Недоумение, растерянность, грозные запросы начальства и невразумительные ответы низовых инстанций напоминали дни начала войны и, как в первые военные дни, сменились лихорадочно-хаотической деятельностью; посыпались приказы, телефонограммы, кто-то лишился партийного билета, кто-то был арестован, была мобилизована служба очистки, объявлен коммунистический субботник. Перепачканные добровольцы самоотверженно размахивали метлами и отколупывали скребками быстро засыхающую массу. Пожарные в сверкающих касках, стоя с брандспойтами на головокружительной высоте, обдавали маслянистыми брызгами толпящихся на мостовой зевак. Были приняты особо решительные меры по сохранению спокойствия и порядка, пресечению паники и провокационных слухов. Громкоговорители передавали бодрые марши. Газеты сообщили о трудовых подвигах рабочих на предприятиях и тружеников полей, загадочный инцидент был обойден молчанием. Перед общественными банями выстроились километровые очереди. Оттого что в городе днем и ночью бесперебойно работало несколько сот пожарных стволов, возникли перебои с водоснабжением. Переполнились водостоки. Понизился, а затем резко поднялся уровень воды в реке, и в ряде мест грязная, дурно пахнущая вода залила набережные. Старые люди ломали шейку бедра, падая на скользких тротуарах. Грузовики с солдатами, потеряв управление, сталкивались бортами. Липкое вещество присохло к решеткам, телефонным будкам, парадным подъездам, вывескам, доскам с портретами передовиков, к городскому транспорту и к одежде прохожих.
Так прошло несколько дней, и волнение начало успокаиваться, когда внезапно перед рассветом население было разбужено шумом крыльев. Затем раздался оглушительный рев моторов, свист пиротехнических ракет, стук хлопушек и других подобных приспособлений: запоздалая, но все же не совсем бесполезная мера властей. Некоторые граждане, выбежав на улицу, хлопали в ладоши и размахивали швабрами, надеясь отогнать налетчиков от своего дома. Но за одной эскадрильей следовала другая. Стало ясно, что птицы, сделав огромный круг, вернулись. Обеспокоенные шумом, они уронили новые порции испражнений и, к всеобщему негодованию, загадили Красную площадь.

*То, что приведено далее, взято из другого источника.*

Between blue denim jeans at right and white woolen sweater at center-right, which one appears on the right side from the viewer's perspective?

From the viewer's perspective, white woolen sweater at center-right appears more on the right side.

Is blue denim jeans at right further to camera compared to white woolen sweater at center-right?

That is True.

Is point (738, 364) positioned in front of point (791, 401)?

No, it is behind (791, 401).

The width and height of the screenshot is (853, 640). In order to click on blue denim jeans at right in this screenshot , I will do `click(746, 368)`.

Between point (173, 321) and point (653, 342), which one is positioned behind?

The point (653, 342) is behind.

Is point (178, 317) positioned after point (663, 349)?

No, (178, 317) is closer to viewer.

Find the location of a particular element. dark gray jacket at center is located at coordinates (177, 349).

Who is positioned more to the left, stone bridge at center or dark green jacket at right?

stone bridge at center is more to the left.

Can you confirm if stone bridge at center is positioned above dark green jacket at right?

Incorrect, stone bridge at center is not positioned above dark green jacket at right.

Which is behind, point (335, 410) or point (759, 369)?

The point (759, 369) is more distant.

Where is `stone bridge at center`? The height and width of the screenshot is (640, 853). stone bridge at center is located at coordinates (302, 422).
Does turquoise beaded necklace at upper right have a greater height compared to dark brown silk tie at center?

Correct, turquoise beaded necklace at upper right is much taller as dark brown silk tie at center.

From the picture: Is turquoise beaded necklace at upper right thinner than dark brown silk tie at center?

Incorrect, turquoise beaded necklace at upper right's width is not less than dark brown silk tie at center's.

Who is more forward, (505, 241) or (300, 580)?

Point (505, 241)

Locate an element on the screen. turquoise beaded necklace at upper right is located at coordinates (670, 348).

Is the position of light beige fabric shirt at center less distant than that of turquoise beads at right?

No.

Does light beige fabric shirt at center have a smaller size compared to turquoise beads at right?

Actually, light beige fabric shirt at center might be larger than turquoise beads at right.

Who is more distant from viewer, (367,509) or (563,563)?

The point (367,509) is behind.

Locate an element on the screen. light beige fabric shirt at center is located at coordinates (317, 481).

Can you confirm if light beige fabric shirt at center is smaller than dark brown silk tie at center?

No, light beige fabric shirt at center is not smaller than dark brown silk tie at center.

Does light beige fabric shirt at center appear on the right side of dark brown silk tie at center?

Птицы происходили, по заключению специалистов, из пустынь Центральной Азии. Было высказано предположение, что они сбились с пути во время сезонного перелета: сильный юго-восточный ветер отнес вожака, а следом и всю стаю далеко от привычного маршрута. Возможно, вид высотных зданий послужил ошибочным ориентиром для птиц, которые приняли их за скалы. Эти вопросы значительно позже, когда все уже было позади, стали предметом дискуссии в ученых кругах; журнал «Вестник орнитологии» организовал представительный «круглый стол», хотя место действия по цензурным соображениям было перенесено в одну из зарубежных стран. Бомбардировка испражнениями была тайной, о которой все знали или по крайней мере слыхали, и оттого она выглядела еще таинственней.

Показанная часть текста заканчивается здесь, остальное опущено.